##### Extracted data #####

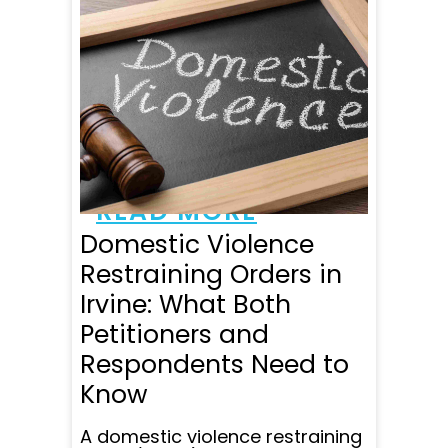
hard time in my life. My
attorney Jennifer Moore and
her team were very
professional at all times and
made sure I understood
everything along the way.
The office staff always
made me feel like I
mattered. They are...
READ MORE
Domestic Violence
Restraining Orders in
Irvine: What Both
Petitioners and
Respondents Need to
Know
A domestic violence restraining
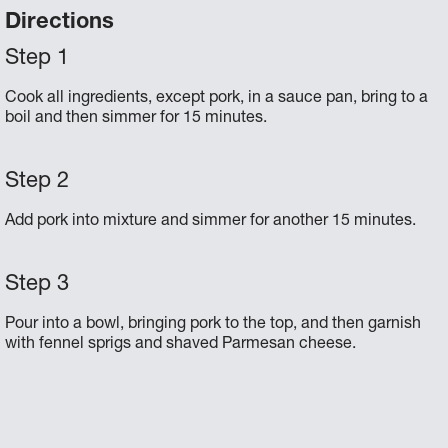
Directions
Cook all ingredients, except pork, in a sauce pan, bring to a
boil and then simmer for 15 minutes.
Add pork into mixture and simmer for another 15 minutes.
Pour into a bowl, bringing pork to the top, and then garnish
with fennel sprigs and shaved Parmesan cheese.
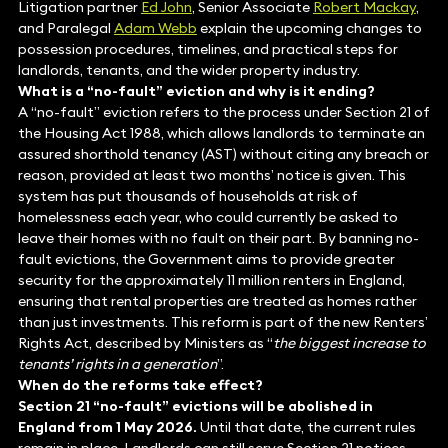
Litigation partner
Ed John
, Senior Associate
Robert Mackay
,
and Paralegal
Adam Webb
explain the upcoming changes to
possession procedures, timelines, and practical steps for
landlords, tenants, and the wider property industry.
What is a “no-fault” eviction and why is it ending?
A “no-fault” eviction refers to the process under Section 21 of
the Housing Act 1988, which allows landlords to terminate an
assured shorthold tenancy (AST) without citing any breach or
reason, provided at least two months’ notice is given. This
system has put thousands of households at risk of
homelessness each year, who could currently be asked to
leave their homes with no fault on their part. By banning no-
fault evictions, the Government aims to provide greater
security for the approximately 11 million renters in England,
ensuring that rental properties are treated as homes rather
than just investments. This reform is part of the new Renters’
Rights Act, described by Ministers as “
the biggest increase to
tenants’ rights in a generation
”.
When do the reforms take effect?
Section 21 “no-fault” evictions will be abolished in
England from 1 May 2026.
Until that date, the current rules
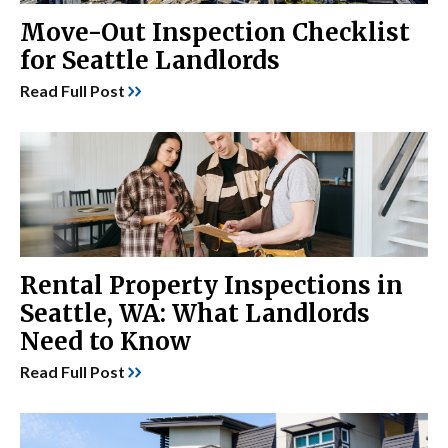
Move-Out Inspection Checklist
for Seattle Landlords
Read Full Post
Rental Property Inspections in
Seattle, WA: What Landlords
Need to Know
Read Full Post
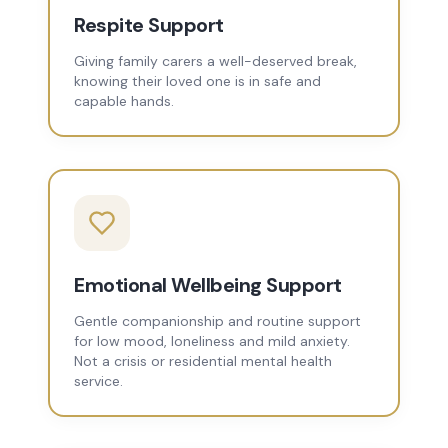
Respite Support
Giving family carers a well-deserved break,
knowing their loved one is in safe and
capable hands.
Emotional Wellbeing Support
Gentle companionship and routine support
for low mood, loneliness and mild anxiety.
Not a crisis or residential mental health
service.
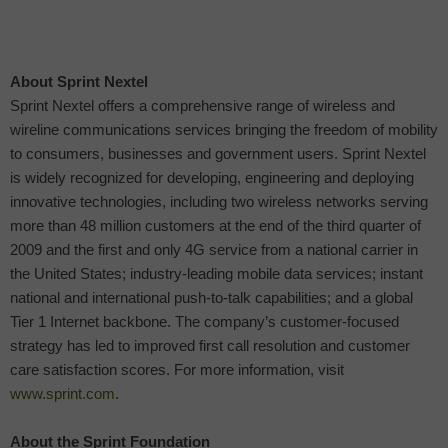
About Sprint Nextel
Sprint Nextel offers a comprehensive range of wireless and
wireline communications services bringing the freedom of mobility
to consumers, businesses and government users. Sprint Nextel
is widely recognized for developing, engineering and deploying
innovative technologies, including two wireless networks serving
more than 48 million customers at the end of the third quarter of
2009 and the first and only 4G service from a national carrier in
the United States; industry-leading mobile data services; instant
national and international push-to-talk capabilities; and a global
Tier 1 Internet backbone. The company’s customer-focused
strategy has led to improved first call resolution and customer
care satisfaction scores. For more information, visit
www.sprint.com
.
About the Sprint Foundation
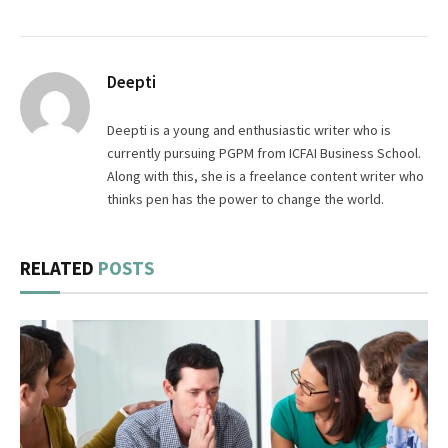
Deepti
Deepti is a young and enthusiastic writer who is
currently pursuing PGPM from ICFAI Business School.
Along with this, she is a freelance content writer who
thinks pen has the power to change the world.
RELATED
POSTS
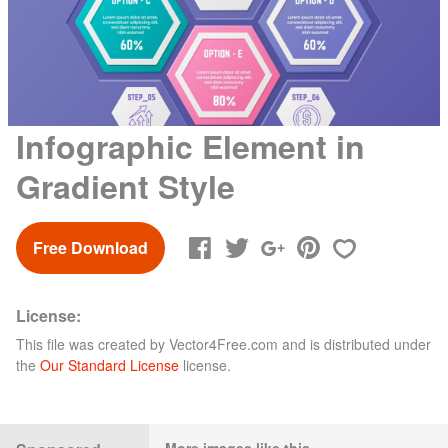
Infographic Element in
Gradient Style
Free Download
License:
This file was created by
Vector4Free.com
and is distributed under
the
Our Standard License
license.
More images like this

#####

## Assignment
Could you write out the records again exactly, omitting each image?

## Task response
hard time in my life. My
attorney Jennifer Moore and
her team were very
professional at all times and
made sure I understood
everything along the way.
The office staff always
made me feel like I
mattered. They are...
READ MORE
Domestic Violence
Restraining Orders in
Irvine: What Both
Petitioners and
Respondents Need to
Know
A domestic violence restraining
Directions
Cook all ingredients, except pork, in a sauce pan, bring to a
boil and then simmer for 15 minutes.
Add pork into mixture and simmer for another 15 minutes.
Pour into a bowl, bringing pork to the top, and then garnish
with fennel sprigs and shaved Parmesan cheese.
Litigation partner
Ed John
, Senior Associate
Robert Mackay
,
and Paralegal
Adam Webb
explain the upcoming changes to
possession procedures, timelines, and practical steps for
landlords, tenants, and the wider property industry.
What is a “no-fault” eviction and why is it ending?
A “no-fault” eviction refers to the process under Section 21 of
the Housing Act 1988, which allows landlords to terminate an
assured shorthold tenancy (AST) without citing any breach or
reason, provided at least two months’ notice is given. This
system has put thousands of households at risk of
homelessness each year, who could currently be asked to
leave their homes with no fault on their part. By banning no-
fault evictions, the Government aims to provide greater
security for the approximately 11 million renters in England,
ensuring that rental properties are treated as homes rather
than just investments. This reform is part of the new Renters’
Rights Act, described by Ministers as “
the biggest increase to
tenants’ rights in a generation
”.
When do the reforms take effect?
Section 21 “no-fault” evictions will be abolished in
England from 1 May 2026.
Until that date, the current rules
Move-Out Inspection Checklist
for Seattle Landlords
Read Full Post
Rental Property Inspections in
Seattle, WA: What Landlords
Need to Know
Read Full Post
Respite Support
Giving family carers a well-deserved break,
knowing their loved one is in safe and
capable hands.
Emotional Wellbeing Support
Gentle companionship and routine support
for low mood, loneliness and mild anxiety.
Not a crisis or residential mental health
service.
About Sprint Nextel
Sprint Nextel offers a comprehensive range of wireless and
wireline communications services bringing the freedom of mobility
to consumers, businesses and government users. Sprint Nextel
is widely recognized for developing, engineering and deploying
innovative technologies, including two wireless networks serving
more than 48 million customers at the end of the third quarter of
2009 and the first and only 4G service from a national carrier in
the United States; industry-leading mobile data services; instant
national and international push-to-talk capabilities; and a global
Tier 1 Internet backbone. The company’s customer-focused
strategy has led to improved first call resolution and customer
care satisfaction scores. For more information, visit
www.sprint.com
.
About the Sprint Foundation
Deepti
Deepti is a young and enthusiastic writer who is
currently pursuing PGPM from ICFAI Business School.
Along with this, she is a freelance content writer who
thinks pen has the power to change the world.
RELATED
POSTS
Infographic Element in
Gradient Style
Free Download
License:
This file was created by
Vector4Free.com
and is distributed under
the
Our Standard License
license.
More images like this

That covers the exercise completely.